I don’t want to have a relationship with a marketing department. I don’t want to be your friend. I don’t want to engage in conversation with you. I feel no loyalty towards you. When I say I like you I’m not entirely sincere.
And yet I chose to share an enormous amount of my life with you. The detail I’m able and happy to share has grown big. Really, really big. But understand this: my reason for sharing this data is entirely motivated by self-interest. You see, I know as much about you as you do about me. I know how valuable my data can be to you. So I expect you to use this data for my benefit. Because you can be damn sure I will be.
This is the challenge we face. This is the opportunity for us to seize.

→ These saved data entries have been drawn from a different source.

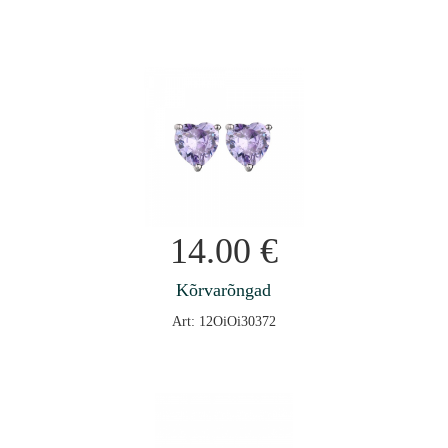
14.00
€
Kõrvarõngad
Art: 12OiOi30372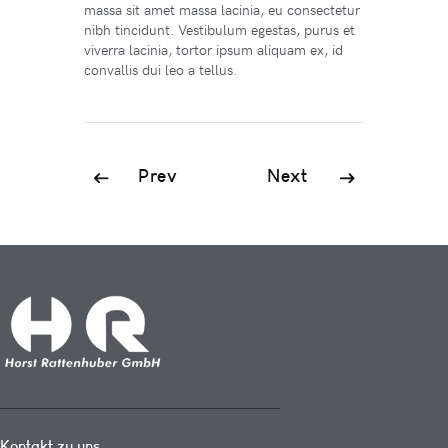
massa sit amet massa lacinia, eu consectetur
nibh tincidunt. Vestibulum egestas, purus et
viverra lacinia, tortor ipsum aliquam ex, id
convallis dui leo a tellus.
Prev
Next
Kontakt zu uns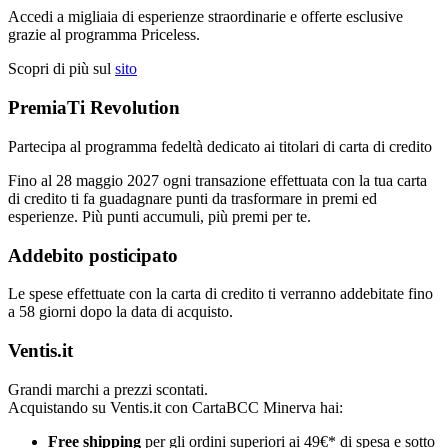
Accedi a migliaia di esperienze straordinarie e offerte esclusive
grazie al programma Priceless.
Scopri di più sul
sito
PremiaTi Revolution
Partecipa al programma fedeltà dedicato ai titolari di carta di credito
Fino al 28 maggio 2027 ogni transazione effettuata con la tua carta
di credito ti fa guadagnare punti da trasformare in premi ed
esperienze. Più punti accumuli, più premi per te.
Addebito posticipato
Le spese effettuate con la carta di credito ti verranno addebitate fino
a 58 giorni dopo la data di acquisto.
Ventis.it
Grandi marchi a prezzi scontati.
Acquistando su Ventis.it con CartaBCC Minerva hai:
Free shipping
per gli ordini superiori ai 49€* di spesa e sotto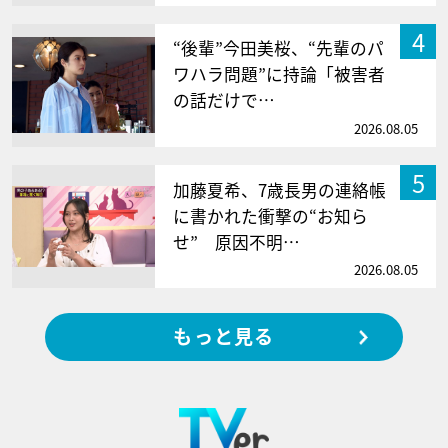
4
“後輩”今田美桜、“先輩のパ
ワハラ問題”に持論「被害者
の話だけで…
2026.08.05
5
加藤夏希、7歳長男の連絡帳
に書かれた衝撃の“お知ら
せ” 原因不明…
2026.08.05
もっと見る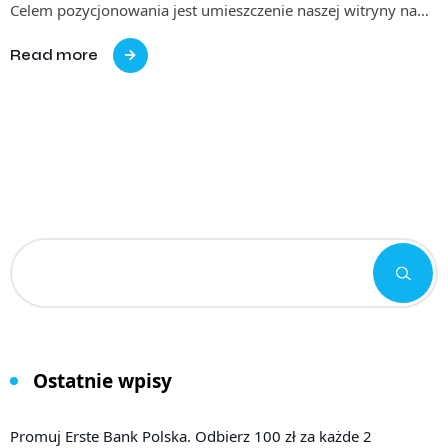
Celem pozycjonowania jest umieszczenie naszej witryny na…
Read more
Ostatnie wpisy
Promuj Erste Bank Polska. Odbierz 100 zł za każde 2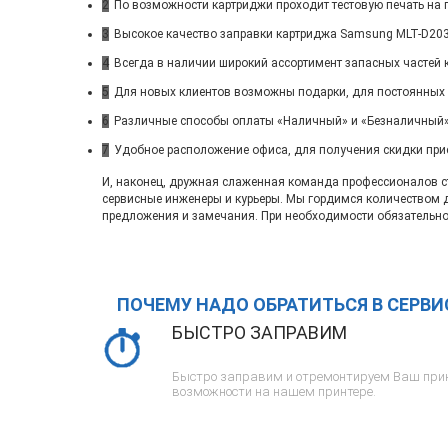
2
По возможности картриджи проходит тестовую печать на п
3
Высокое качество заправки картриджа Samsung MLT-D203S
4
Всегда в наличии широкий ассортимент запасных частей 
5
Для новых клиентов возможны подарки, для постоянных
6
Различные способы оплаты «Наличный» и «Безналичный»
7
Удобное расположение офиса, для получения скидки при
И, наконец, дружная слаженная команда профессионалов ста
сервисные инженеры и курьеры. Мы гордимся количеством 
предложения и замечания. При необходимости обязательно
ПОЧЕМУ НАДО ОБРАТИТЬСЯ В СЕРВ
БЫСТРО ЗАПРАВИМ
Быстро заправим и отремонтируем Ваш прин
возможности на нашем принтере.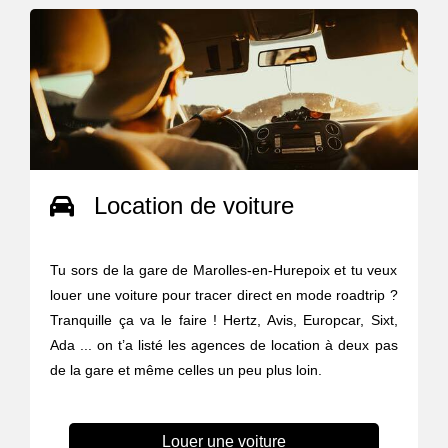
Location de voiture
Tu sors de la gare de Marolles-en-Hurepoix et tu veux
louer une voiture pour tracer direct en mode roadtrip ?
Tranquille ça va le faire ! Hertz, Avis, Europcar, Sixt,
Ada ... on t’a listé les agences de location à deux pas
de la gare et même celles un peu plus loin.
Louer une voiture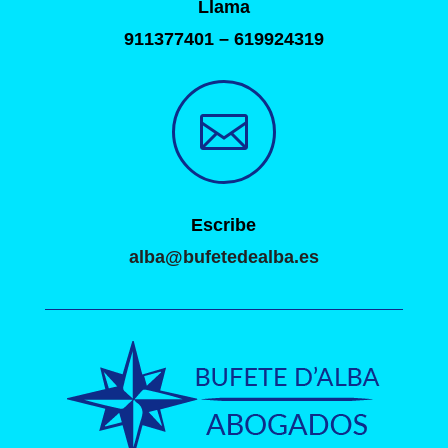
Llama
911377401 – 619924319

Escribe
alba@bufetedealba.es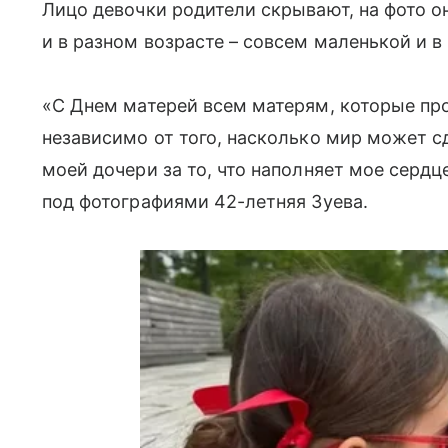
Лицо девочки родители скрывают, на фото о
и в разном возрасте – совсем маленькой и в
«С Днем матерей всем матерям, которые пр
независимо от того, насколько мир может с
моей дочери за то, что наполняет мое серд
под фотографиями 42-летняя Зуева.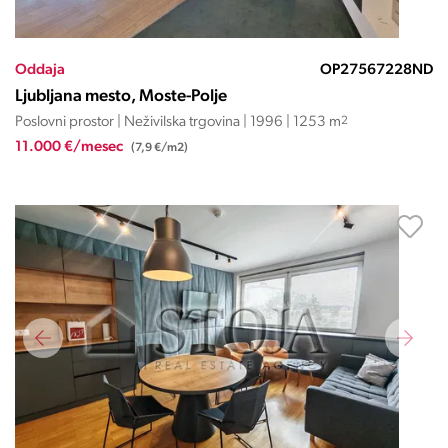
Oddaja
OP27567228ND
Ljubljana mesto, Moste-Polje
Poslovni prostor | Neživilska trgovina | 1996 | 1253 m
2
11.000 €/mesec
(7,9 €/m2)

Big data is the topic of the moment in the world of marketing. As a concept, it has been very difficult to get to grips with. The term big data is nebulous. Most definitions of big data are so broad they provide no real insight into the subject. Yet there is an often overlooked truth about big data: big data is made up of lots of small data.
Our lives are full of small data. We generate it constantly as we go about our lives. In the websites we visit, location tracking on our smartphones, the time-stamp on our receipts, our Facebook updates. The jigsaw pieces of our lives that allow a marketer to better understand the individual’s personal context into which we plan to act. Small data is specific and concrete. We can understand it; where it comes from, what it says, how we can make good use of it. I can think of no better way to illustrate the value of this specificity than with a specific and concrete example.
Importance of small data
Recently, while browsing an online article on the 10 best gaming gadgets, I found myself confronted with banner adverts for dieting, depilation and Disney. A baffling mixture of seemingly randomly selected products with no conceivable relationship to the subject matter of the page. But there is small data associated with this page that is of enormous potential value. For, as with any well-designed website, the page was loaded with key data. That metadata serves a useful purpose. It is there to help us (and Google) find the page. Eight simple phrases: wireless technology, Google Android, gaming, Apple Inc, information technology, computers, Apple Mac, and computer accessories. Eight phrases that tell you everything about the content of the page. Eight phrases that bear no relationship to dieting, depilation and Disney. Eight small, specific, concrete pieces of data that when visiting that page tell you my current interests. Not in the recent past, but right now. Eight pieces of data that marketers should use to determine if an offer for depilation is likely to be relevant to the reader.
Unlike insight derived from a person’s demographic profile or prior purchases (which tends to be relatively stable) situational context is by its very nature short-lived. So when situational context and a customer’s known preferences coincide with a product or service we wish to provide, the confluence of circumstances demands that we should act. Such opportunities may not long persist. Mid-morning coffee becomes lunchtime sandwiches; the laptop is turned off and the TV is turned on. People move on with their lives and the situation changes around them with surprising rapidity. To recognise and seize this moment when our relevance to the customer is at its highest is the key to success.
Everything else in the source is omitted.